When we think of air pollution, we often think of Delhi, perhaps Beijing, or even Shanghai. Yet, our neighbourhoods from across the country as well as cities – from London and Paris to Toronto and New York – struggle with similar issues. Hence, the World Health Organisation (WHO) reports that 9 out of 10 people around the world breathe polluted air.
As humans, we contribute the most to air pollution by using energy to drive our vehicles, power our houses, run our data centers, and to travel. So much so that everything we use today was made at a factory that has contributed to air pollution.
Today, technology has become an enabler to help address air pollution. It can aid in better measurement, identify its sources, develop policies, forecast, predict, and apply logic to problem solving.
It can also provide elaborate opportunities for organisations and governments to optimise their operations and reduce their impact.
Thanks to Artificial Intelligence (AI), air pollution can now be addressed more effectively. AI can be leveraged to monitor, inform, influence, measure, detect, forecast, advise, reduce, and manage air pollution in our cities.
AI to measure air pollution
According to a report by Greenpeace, 22 out of 30 world’s most-polluted cities are in India. As per recommendations, India requires a minimum of 4,000 air monitoring stations to check air quality.
Currently, there are approximately 160 air monitoring stations in India. This implies we have less than 5 percent of the recommended number of air monitoring stations. This inadequacy is a hindrance to policy making, harming the potential to generate solutions.
A base dataset is needed for everything from city planning to new drug development. Air quality monitoring forms the base layer for a number of things, including human health.
Like Peter Drucker said: “If you cannot measure it, you cannot solve it”. AI can help solve this problem.
Accurate computation of air quality not only requires combining existing air monitoring infrastructure with satellite data but also factoring in human activities such as traffic, construction, garbage burning, industrial source apportionment, and population density. A feature engineered AI can be designed to utilise the above factors to accurately compute a geospatial interpolation of air quality data.
The advantage of such an approach is that it provides a distributed coverage of high spatiotemporal resolution in near real time.
To identify source, visibility, smog, and haze
In Delhi, the number of air monitoring stations have increased in the recent years. This has provided us with research-backed sources of air pollution within a few parts of the capital. By understanding about the sources of pollution, AI can be further used to track and predict the growth and reduction of air pollution.
For example, we could monitor whether an increase in industrial production is directly proportional to air pollution, or a decrease in vehicles is related to a reduction. These decisions could be evaluated by AI, allowing appropriate actions to be initiated.
AI can also help in modelling the chemical reactions between pollutants. Algorithms like Atmospheric Transport Modelling System (ATMoS) helps understand PM2.5 concentrations.
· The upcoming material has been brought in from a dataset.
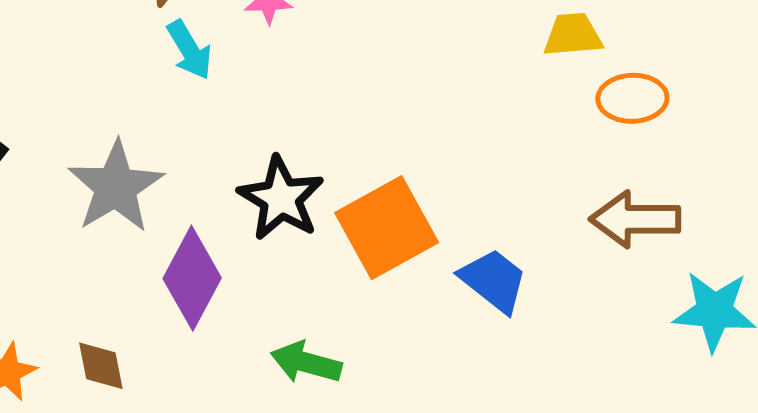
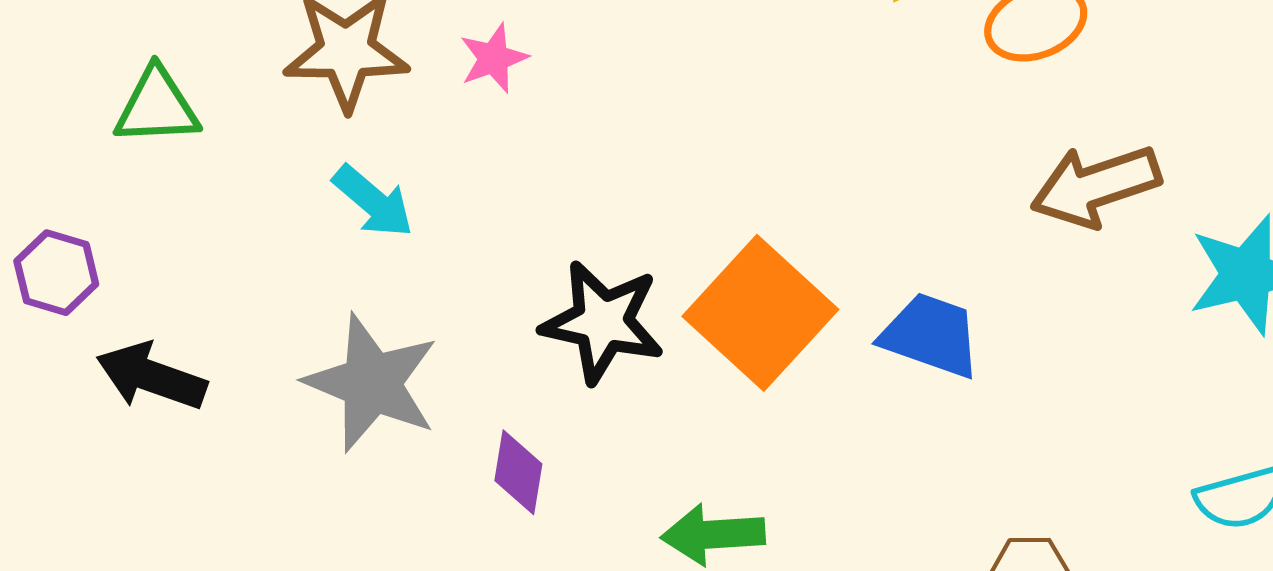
cyan arrow: (190, 50) -> (373, 201), moved
purple diamond: (192, 278) -> (518, 472), size x0.6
Additionally, there are advanced algorithms that help in understanding and predicting smog, haze, visibility, and observe meteorological interventions as well as manage air quality better.
AI and personal health
Air pollution in Indian urban environments has serious health and quality of life implications. A wide range of anthropogenic air pollution from multiple sources have contributed to an increase in the levels of air pollution, leading to a significant deterioration of ambient air quality.
AI can help track the current pollution baseline with respect to personal health indicators and advise people directly on avoiding exposure to dangerous levels of air pollution.
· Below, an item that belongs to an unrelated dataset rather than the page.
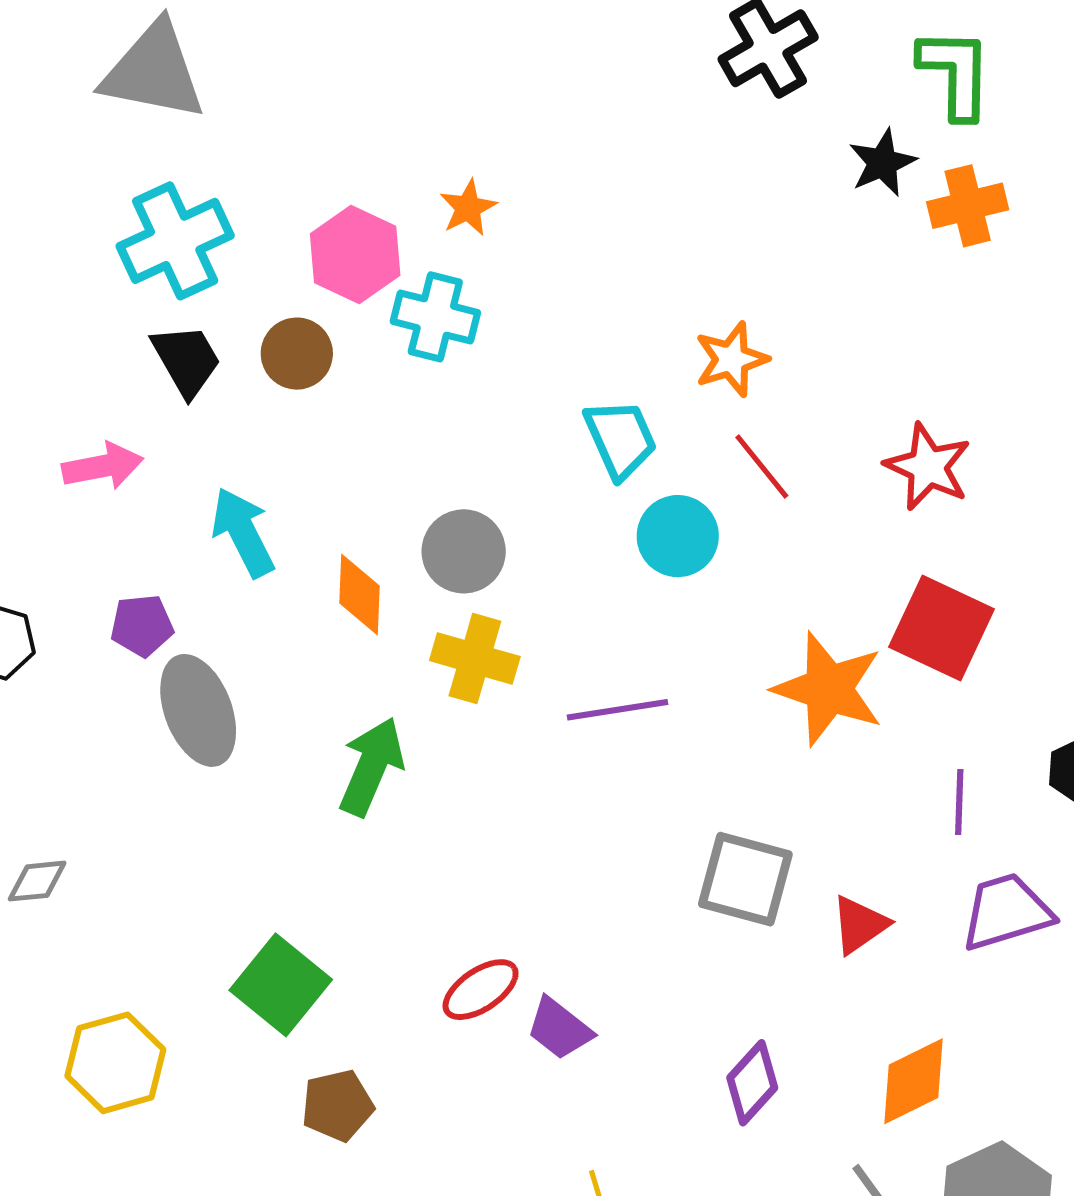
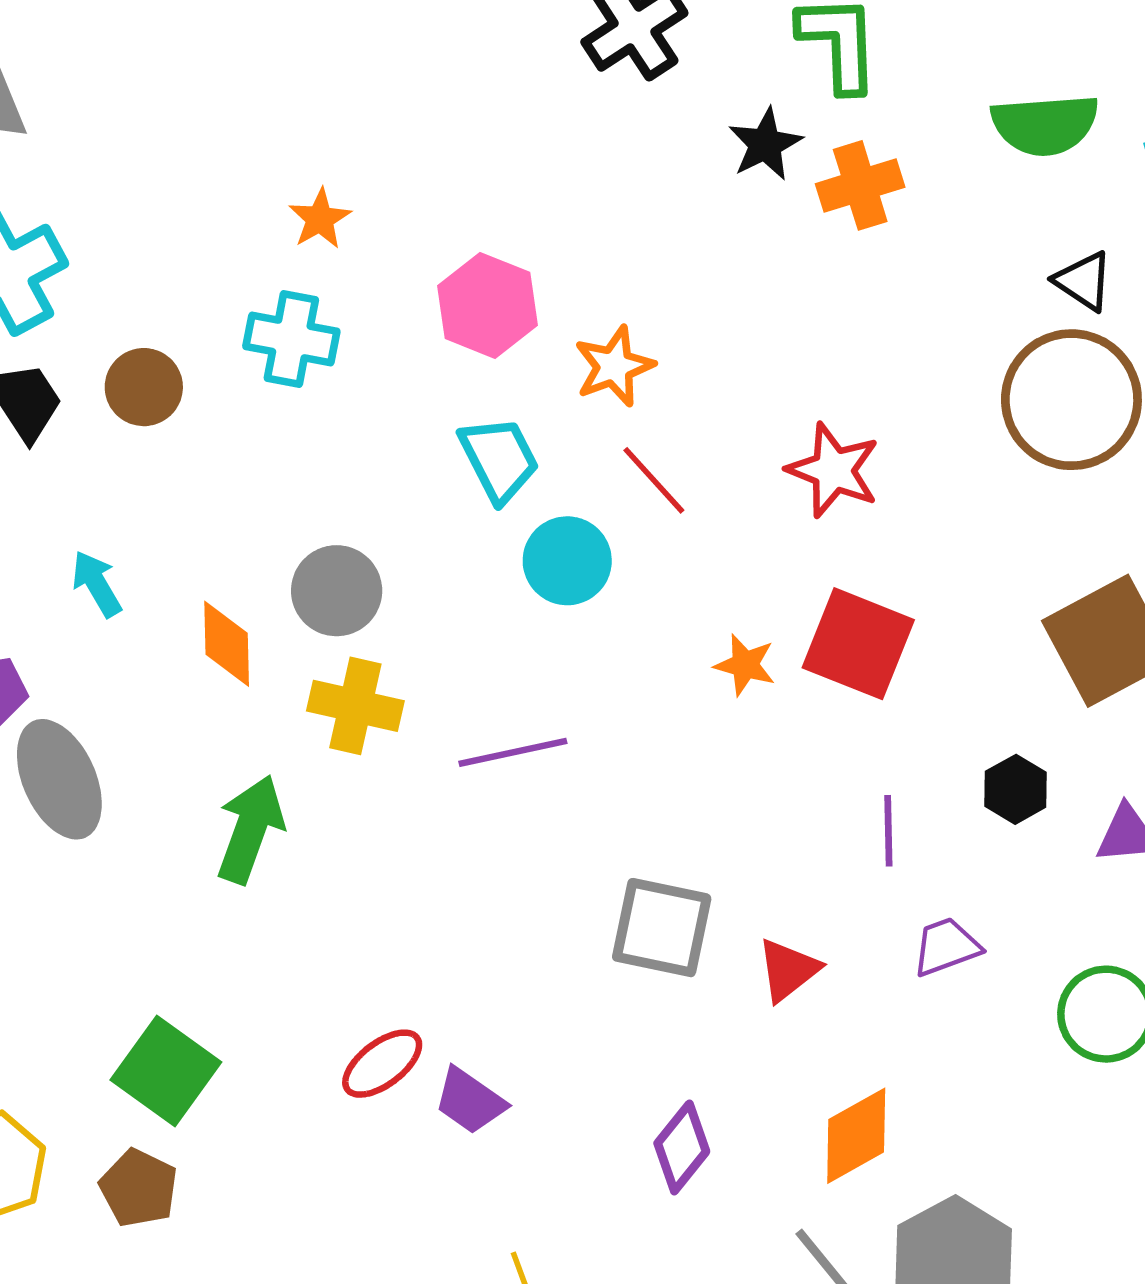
pink hexagon: (355, 255) -> (488, 305), moved
cyan arrow: (243, 532) -> (97, 584), size x0.7
orange star: (828, 689) -> (745, 665), moved, size x0.5
purple trapezoid: (1006, 912) -> (946, 947), size x0.7
brown pentagon: (337, 1105) -> (139, 1188), moved, turned -30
It can also provide actionable insights such as providing daily updates on air quality levels on their route to work and recommendations for safe spots to exercise, among others. AI can also track the improvement in the overall health index of a person who has followed these measures.
AI can help mitigate health risks and assist in drug development
Air pollution is linked to a number of health problems. This includes allergies, chronic respiratory disorders, pulmonary and cardiac issues, diabetes, and breast cancer. For enhanced treatment, these would require region specific clinical trials based on the patient’s exposure to the environment.
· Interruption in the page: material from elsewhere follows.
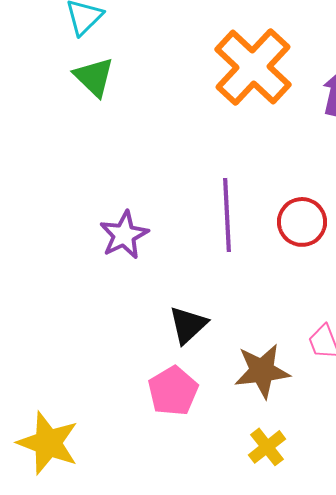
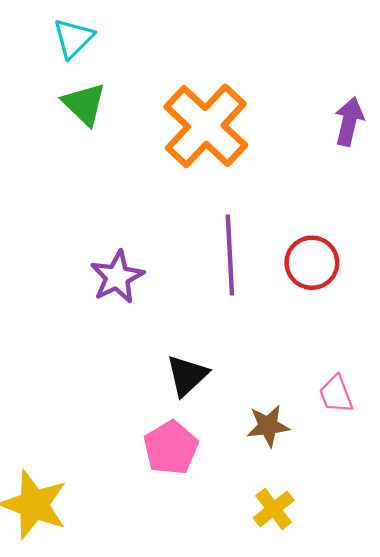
orange cross: (253, 67) -> (206, 126), moved
brown star: (262, 371) -> (268, 426), size x0.7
As results would differ, AI can help model such differences by looking at the samples and extrapolate it to the general population, developing region specific medicines and digital therapies among others to prepare humanity to handle the impact of air pollution.
The Environment Pollution (Prevention and Control) Agency or EPCA (a supreme court mandated panel), declared an emergency in 2019 on public health in the Delhi NCR region. Owing to the devastating and irreversible impact on our health, most health insurance plans now cover air pollution related diseases.
Many insurance providers have noticed this increase in air pollution through increased inflow of patients to hospitals. Both insurers and others must be prepared for health risks from air pollution linked to premature diseases.
A multitude of data and factors collected can help underwriters examine the risk and build support insure for such risks.
In summary, AI needs to be utilised across different sectors to cohesively address the massive global air pollution problem facing humanity.
For instance, AI can not only help forecast air pollution, but it can also help farmers improve nutrition through the improved understanding of nitrogen and anthropogenic elements in air and soil. When used ethically, AI can tackle issues that are plaguing the world.